1. All adverbs are evil.
I dare you to pick up a novel off your shelf and search for adverbs. You will likely find those telltale -ly words every page or so. The reason this rule is often repeated is because adverbs are misused by many beginning writers. An adverb may be the right word to use, and like adjectives, they have more impact when used sparingly.
The warning: Using adverbs can also signal lazy writing. Consider if an adverb is right for the sentence or if you can you use words that have more impact.
2. Kill your darlings.
Well, what if the entire novel is your baby? What if you love it all? This rule does not mean that you have terrible taste, but that you should not be afraid to cut anything unnecessary to the story. Knowing what’s necessary is the key.
Is it safe to cut a scene if it does not advance the plot? Not always. A scene may show character development, ground the reader with a sense of place and time, set the tone, or reinforce the themes of the novel. I see examples of the latter more frequently in literary fiction than genre.
The warning: If a scene does not advance the plot, you may be info dumping or getting off track. You can avoid this by identifying the purpose of each scene. You may want to consider how these details can be incorporated elsewhere in the story, or cut it if it does not fit.
3. Show don’t tell.
Telling is necessary at times. It’s not all bad. When should you tell? Here are some examples: when something is not important enough to describe in full, but must be known, or to illustrate the thoughts or personality of a particular character.
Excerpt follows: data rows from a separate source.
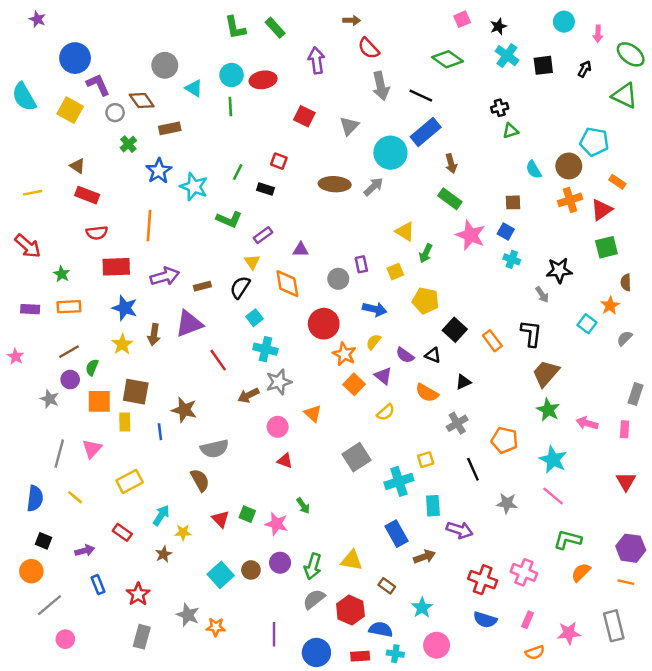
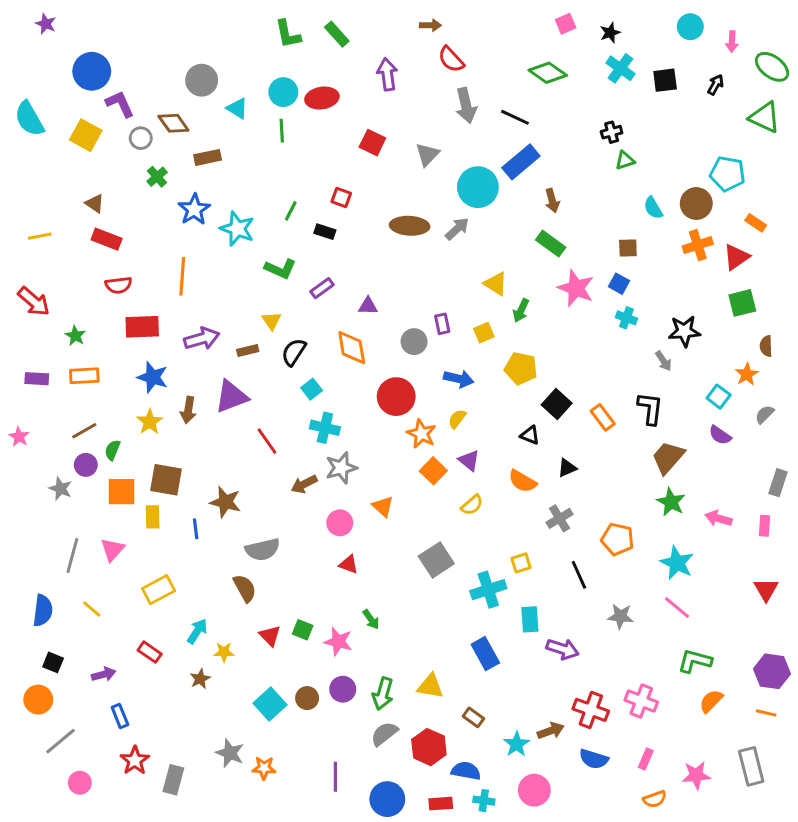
yellow triangle: (252, 262) -> (271, 321), moved
purple semicircle: (405, 355) -> (720, 435), moved
brown arrow: (424, 557) -> (551, 731), moved
red star: (138, 594) -> (135, 760), moved

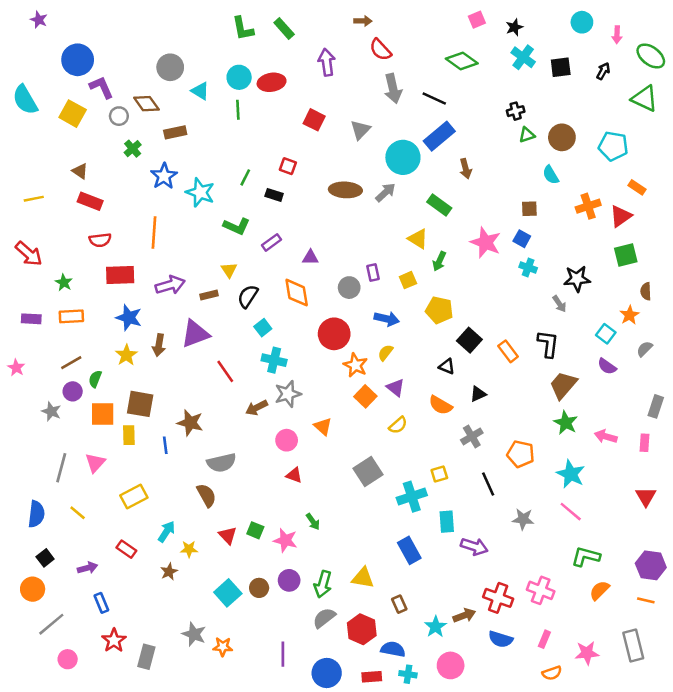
brown circle: (696, 203) -> (562, 137), moved
green rectangle: (551, 244) -> (439, 205), moved
black square: (53, 662) -> (45, 558), turned 30
brown rectangle: (473, 717) -> (399, 604), turned 30

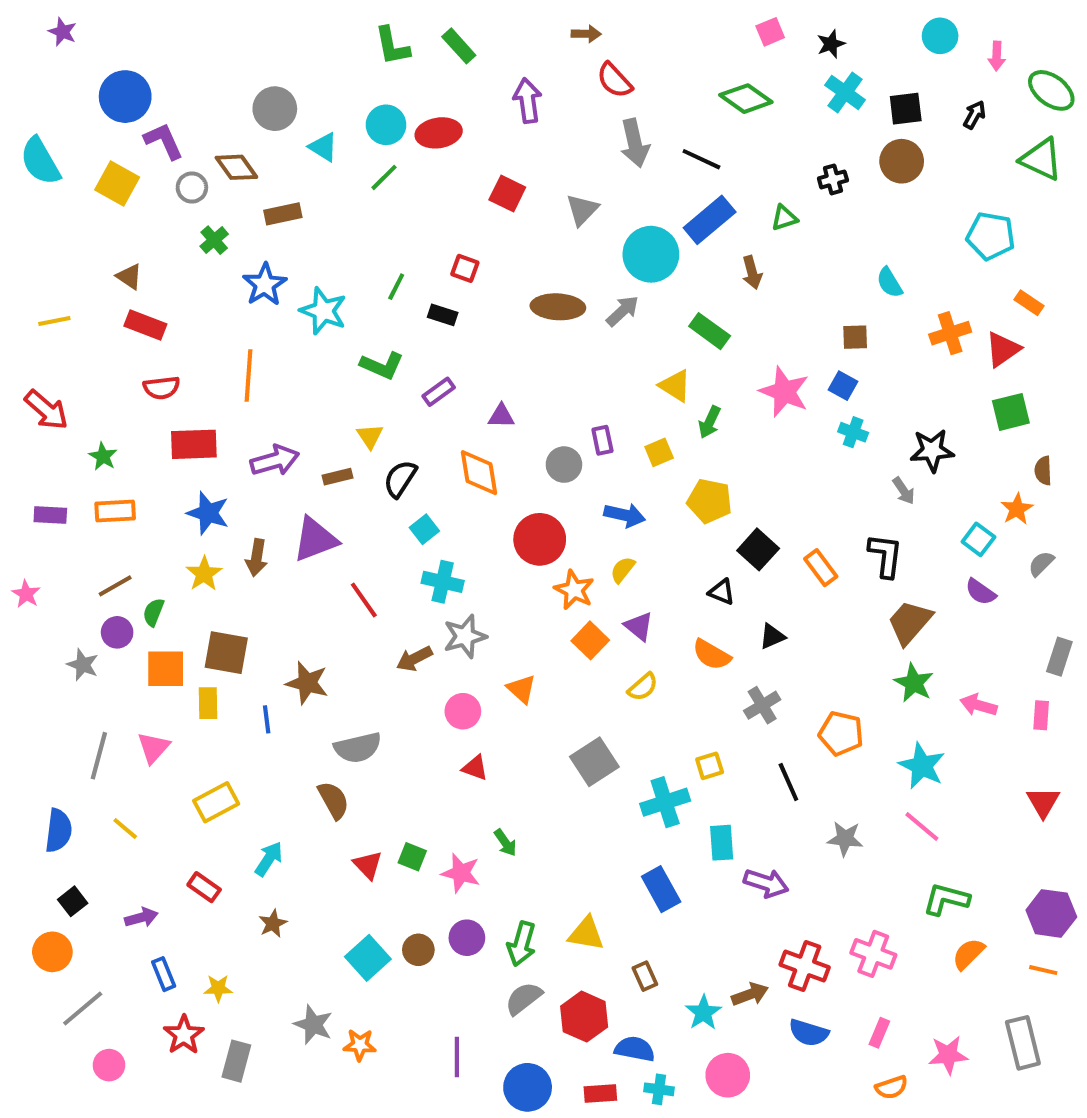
green line: (238, 110) -> (384, 177), turned 48
green triangle: (527, 135) -> (784, 218), moved
brown circle: (562, 137) -> (902, 161), moved
yellow star: (189, 549) -> (218, 988), moved

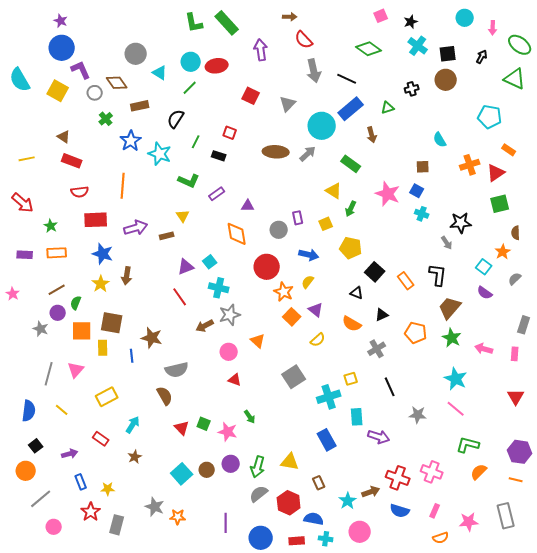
purple star: (62, 32) -> (61, 21), moved
green rectangle: (459, 46) -> (227, 23), size x1.4
black semicircle: (400, 479) -> (176, 119), moved
purple triangle: (315, 539) -> (186, 267), moved, size x0.7
orange pentagon: (841, 733) -> (416, 333), moved

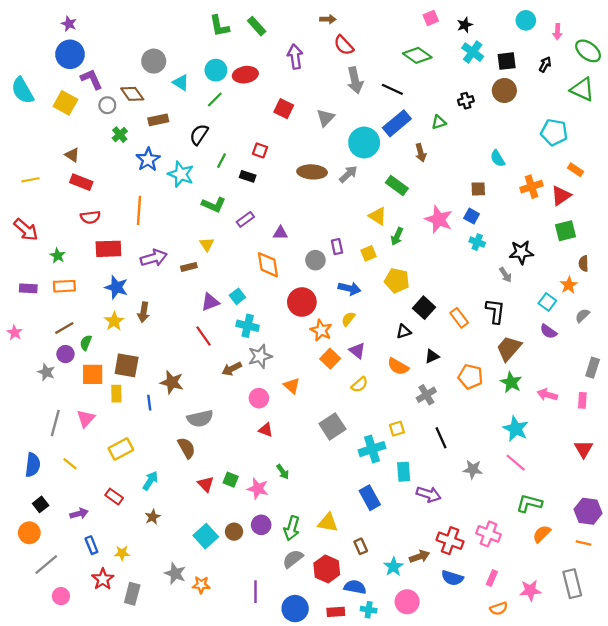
green rectangle: (227, 23) -> (257, 26), size x0.7
black triangle: (357, 293) -> (404, 331), turned -40

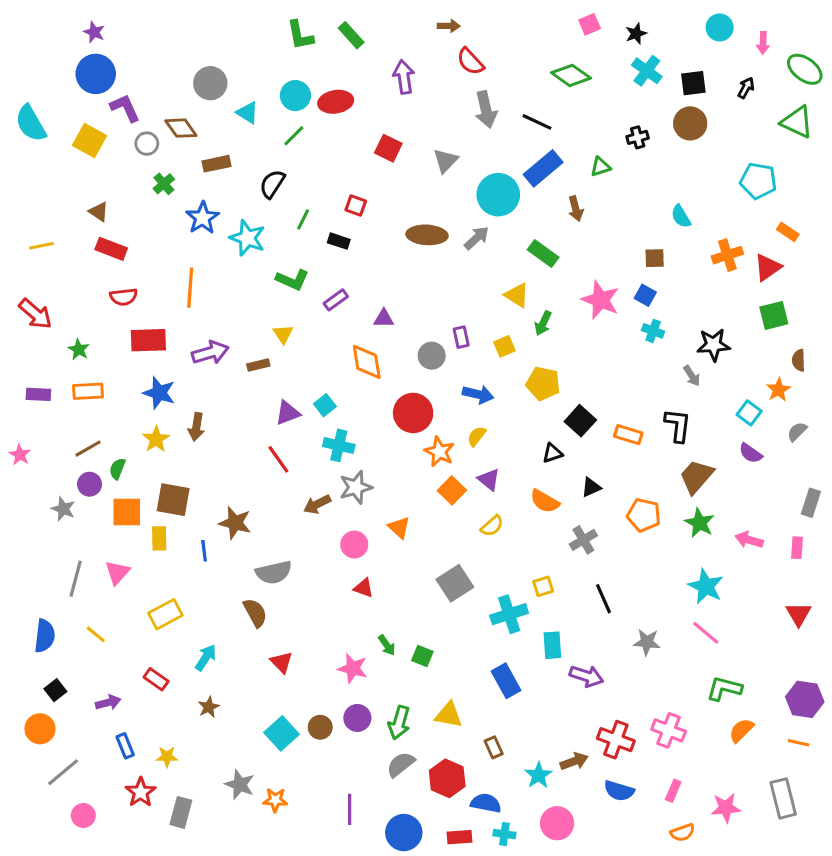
orange rectangle: (459, 318) -> (628, 435), turned -36
green square: (231, 480) -> (422, 656), moved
Here’s an older post about ‘telling’ with links to a few good articles on the subject.
The warning: Too much telling makes for a boring read. Maybe you’ve written the skeleton of a scene instead of a final scene. When you slip into telling, it could also be a sign of info dumping, or throwing in too much backstory. Know when to use it.
4. Write what you know.
You know more than you think. There are emotional truths, sensory truths, subconscious truths. We do not have to experience everything first hand to know. We can also learn from others, or do research and come to know. Stephen covered it here.
The warning: Maybe what you’re writing doesn’t feel real enough. How can you add more truth? Are you leveraging your experiences of the world to your best ability?
5. Avoid the passive voice.
Terri Giuliano wrote an excellent article on this: Two Rules Worth Breaking. It’s well worth the read. In short, there are times when the passive choice is the appropriate choice. The article also talks about showing vs. telling.
The warning: Too much passive voice can indicate that the story feels lackluster. Active voice has movement and action. Double check your passive sentences. Is each sentence doing what you intend or can you write it in a more active way?
Those are just my top five. What other writing rules do you hear repeated too often?